= WORK INSTRUCTIONS =
Output each of the entries exactly, skipping every picture they contain.

[INPUT]

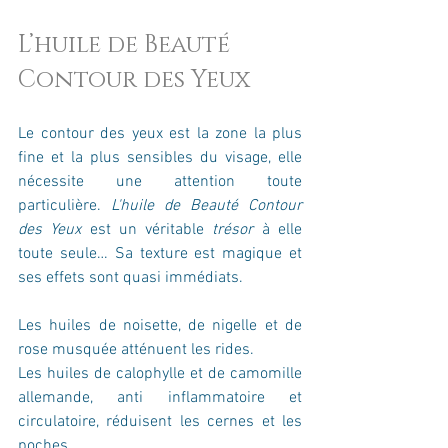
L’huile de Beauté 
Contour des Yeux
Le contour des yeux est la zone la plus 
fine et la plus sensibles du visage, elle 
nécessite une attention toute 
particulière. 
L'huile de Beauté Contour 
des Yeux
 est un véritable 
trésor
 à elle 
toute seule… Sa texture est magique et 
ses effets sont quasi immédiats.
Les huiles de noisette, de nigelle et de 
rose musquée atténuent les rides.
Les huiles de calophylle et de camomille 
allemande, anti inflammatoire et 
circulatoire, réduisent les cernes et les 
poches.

[/INPUT]

= COMPLETED TASK =
L’huile de Beauté 
Contour des Yeux
Le contour des yeux est la zone la plus 
fine et la plus sensibles du visage, elle 
nécessite une attention toute 
particulière. 
L'huile de Beauté Contour 
des Yeux
 est un véritable 
trésor
 à elle 
toute seule… Sa texture est magique et 
ses effets sont quasi immédiats.
Les huiles de noisette, de nigelle et de 
rose musquée atténuent les rides.
Les huiles de calophylle et de camomille 
allemande, anti inflammatoire et 
circulatoire, réduisent les cernes et les 
poches.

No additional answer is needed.